Python OpenCV PCACompute Eigenvalue -
when using python 2.7.5 opencv (osx), run pca on sequence of images (cols pixels, rows frames per this answer.
how eigenvalues corresponding eigenvectors? looks it's property of pca object in c++, python equivalent pcacompute()
simple function.
seems strange omit such key part of pca.
matmul.cpp confirms pca::operator()
being used pcacompute()
, eigenvalues discarded. did this:
# following mimics pca::operator() implementation opencv's # matmul.cpp() wrapped python cv2.pcacompute(). can't # use pcacompute() though discards eigenvalues. # scrambled faster nvariables >> nobservations. bitmask 0 , # therefore default / redundant, included abide online docs. covar, mean = cv2.calccovarmatrix(pcainput, cv2.cv.cv_covar_scale | cv2.cv.cv_covar_rows | cv2.cv.cv_covar_scrambled) eval, evec = cv2.eigen(covar, computeeigenvectors=true)[1:] # conversion + normalisation required due 'scrambled' mode evec = cv2.gemm(evec, pcainput - mean, 1, none, 0) # apply_along_axis() slices 1d rows, normalize() returns 4x1 vectors evec = numpy.apply_along_axis(lambda n: cv2.normalize(n).flat, 1, evec)

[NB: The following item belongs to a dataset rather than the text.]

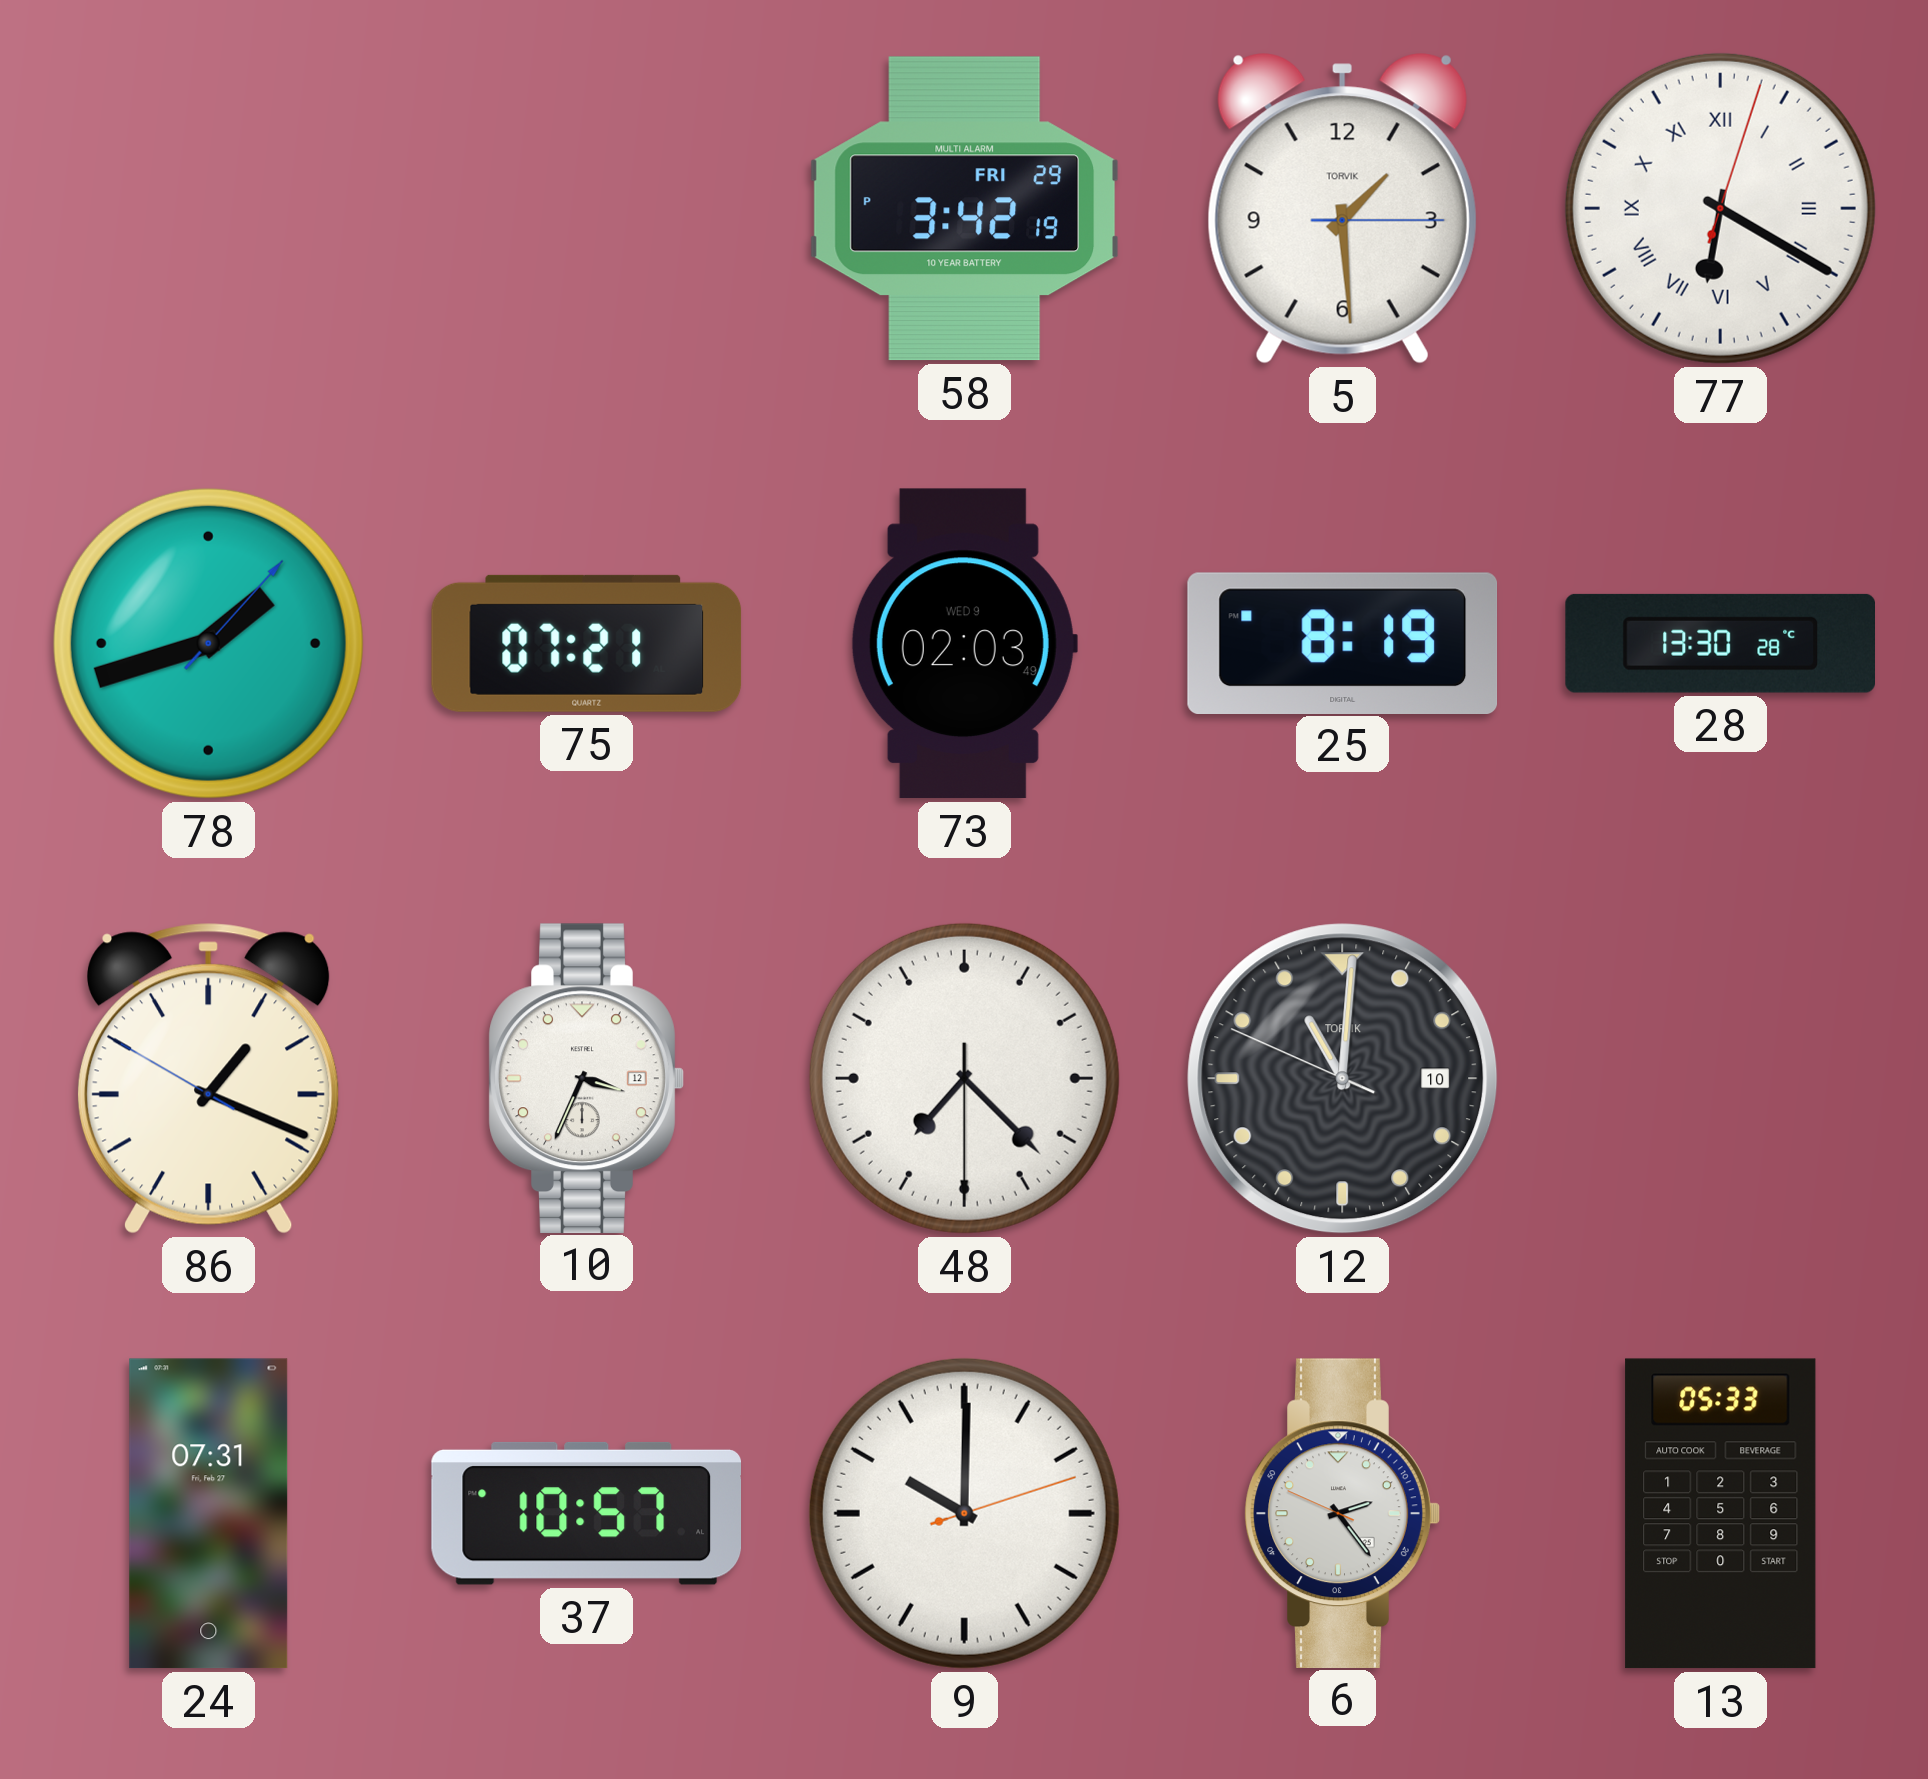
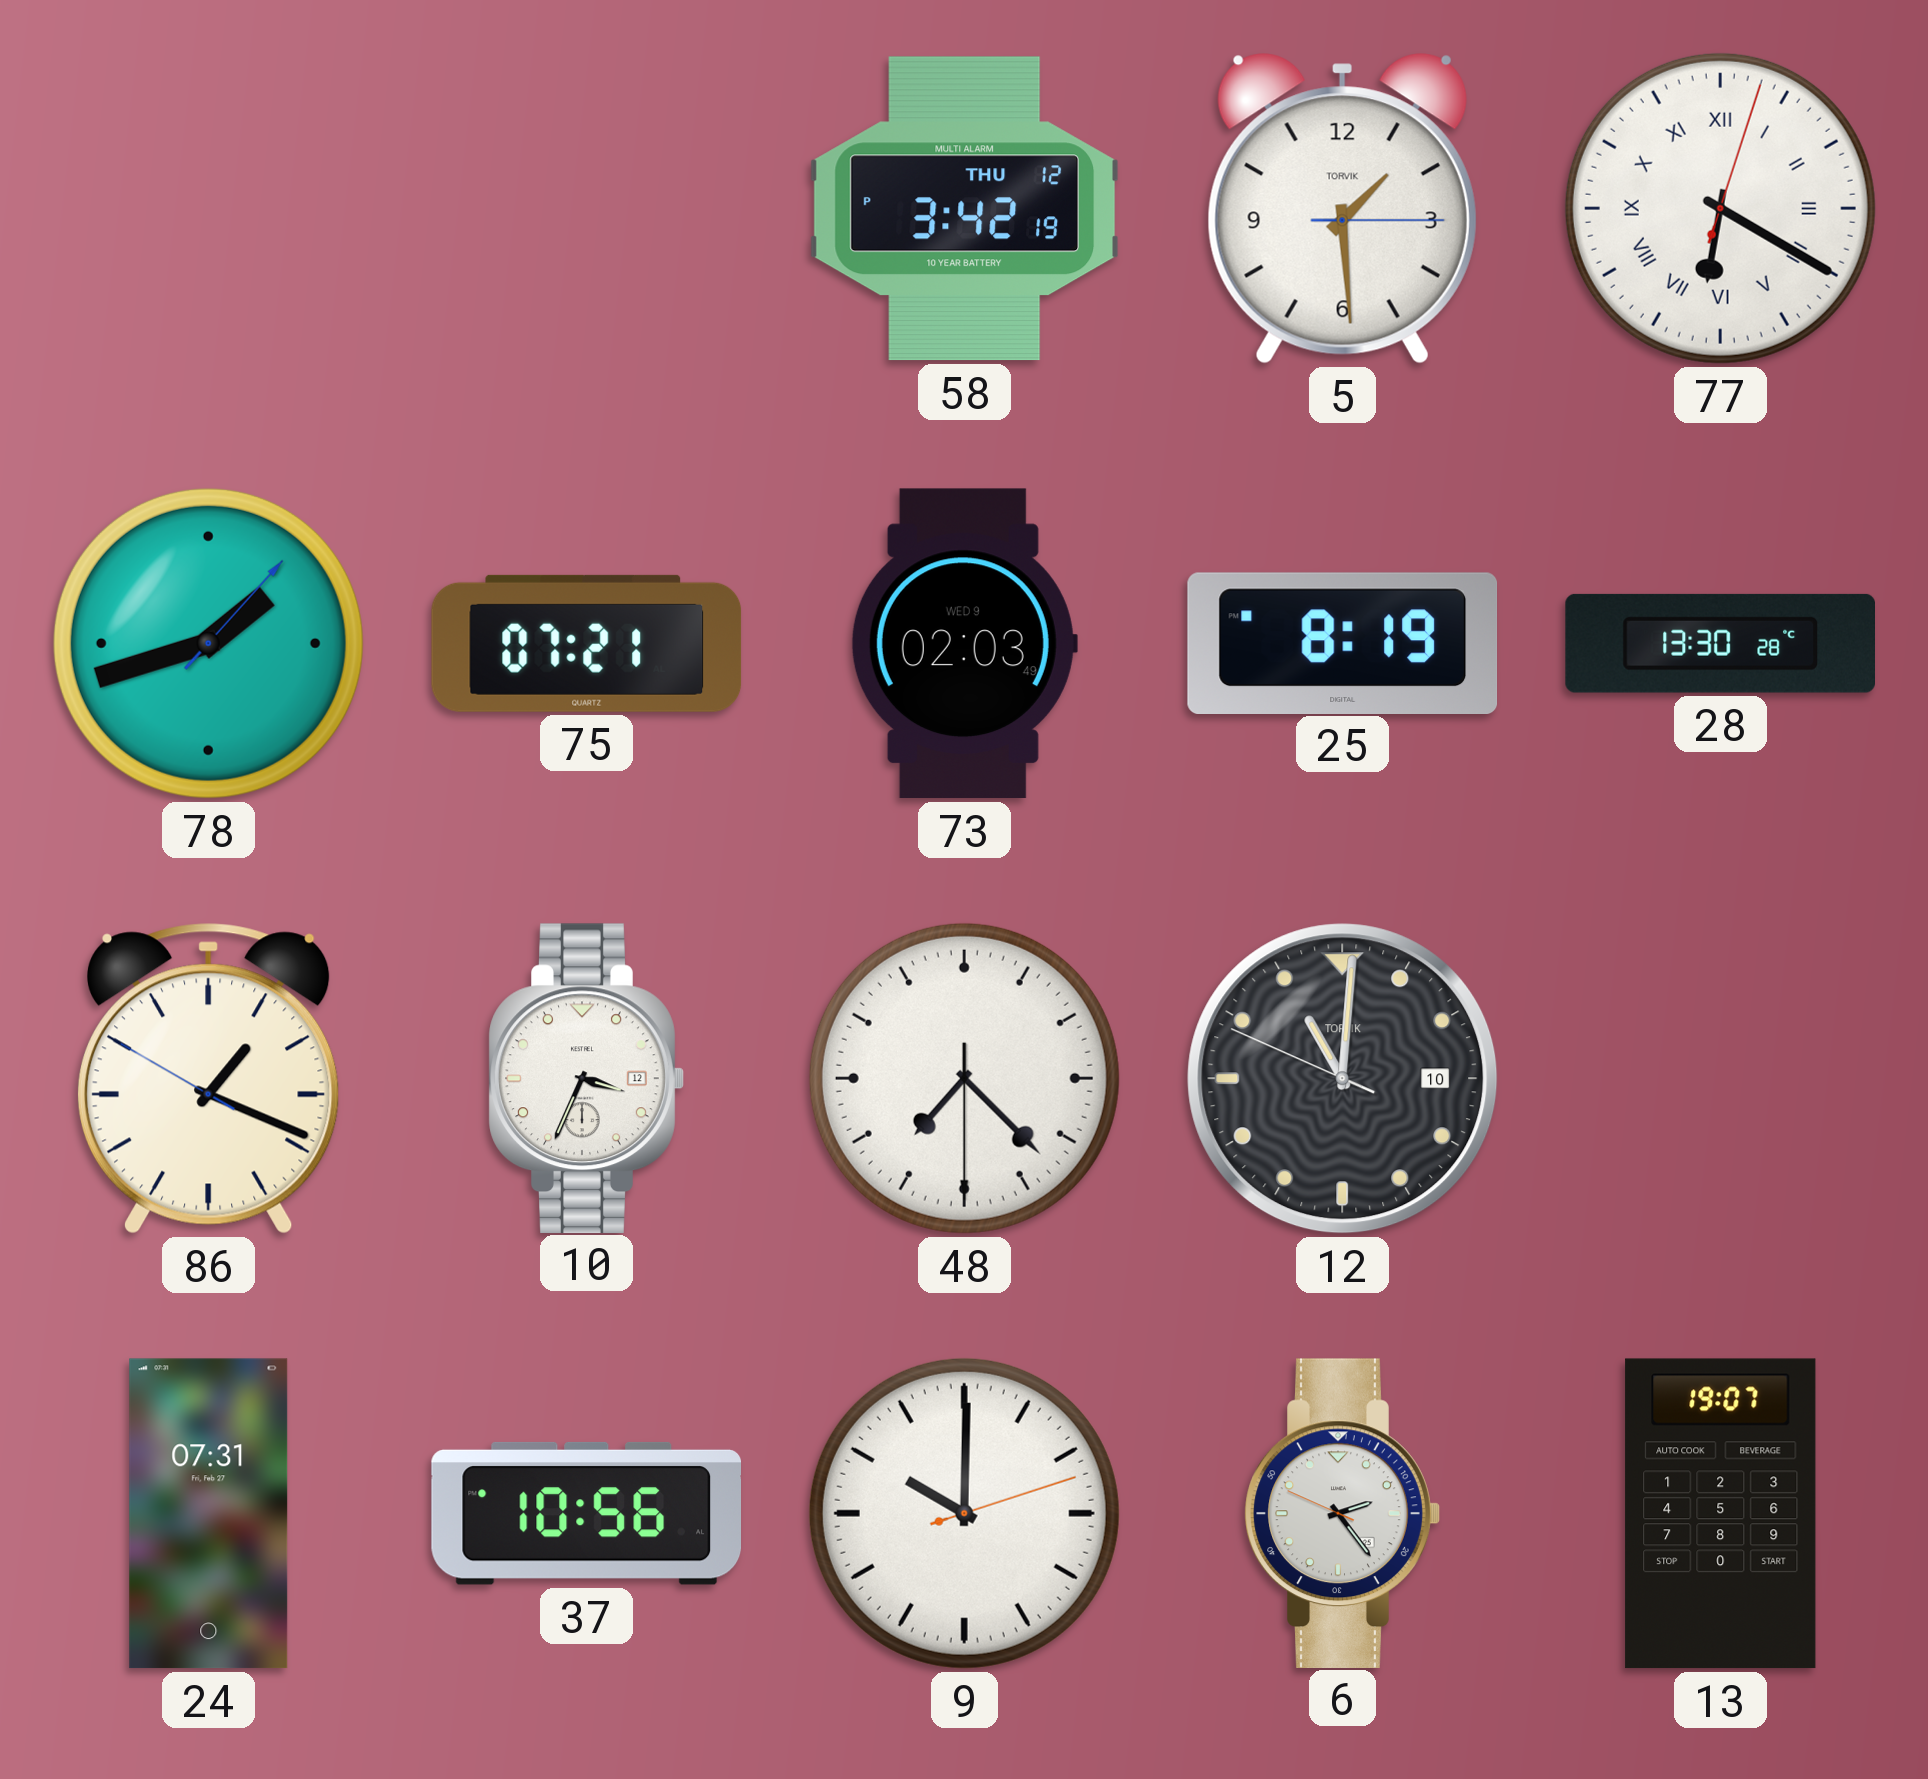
58 date: FRI 29 -> THU 12
37: 10:57 -> 10:56
13: 05:33 -> 19:07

(simplifying assumptions: rows = observations, cols = variables; , there's many more variables observations. both true in case.)
this pretty much works. in following, old_evec
result cv2.pcacompute()
:
in [101]: evec out[101]: array([[ 3.69396088e-05, 1.66745325e-05, 4.97117583e-05, ..., 0.00000000e+00, 0.00000000e+00, 0.00000000e+00], [ -7.23531536e-06, -3.07411122e-06, -9.58259793e-06, ..., 0.00000000e+00, 0.00000000e+00, 0.00000000e+00], [ 1.01496237e-05, 4.60048715e-06, 1.33919606e-05, ..., 0.00000000e+00, 0.00000000e+00, 0.00000000e+00], ..., [ -1.42024751e-04, 5.21386198e-05, 3.59923394e-04, ..., 0.00000000e+00, 0.00000000e+00, 0.00000000e+00], [ -5.28685812e-05, 8.50139472e-05, -3.13278542e-04, ..., 0.00000000e+00, 0.00000000e+00, 0.00000000e+00], [ 2.96546917e-04, 1.23437674e-04, 4.98598461e-04, ..., 0.00000000e+00, 0.00000000e+00, 0.00000000e+00]]) in [102]: old_evec out[102]: array([[ 3.69395821e-05, 1.66745194e-05, 4.97117981e-05, ..., 0.00000000e+00, 0.00000000e+00, 0.00000000e+00], [ -7.23533140e-06, -3.07411415e-06, -9.58260534e-06, ..., 0.00000000e+00, 0.00000000e+00, 0.00000000e+00], [ 1.01496662e-05, 4.60050160e-06, 1.33920075e-05, ..., 0.00000000e+00, 0.00000000e+00, 0.00000000e+00], ..., [ -1.42029530e-04, 5.21366564e-05, 3.60067672e-04, ..., 0.00000000e+00, 0.00000000e+00, 0.00000000e+00], [ -5.29163444e-05, 8.50261567e-05, -3.13150231e-04, ..., 0.00000000e+00, 0.00000000e+00, 0.00000000e+00], [ -7.13724992e-04, -8.52700090e-04, 1.57953508e-03, ..., 0.00000000e+00, 0.00000000e+00, 0.00000000e+00]], dtype=float32)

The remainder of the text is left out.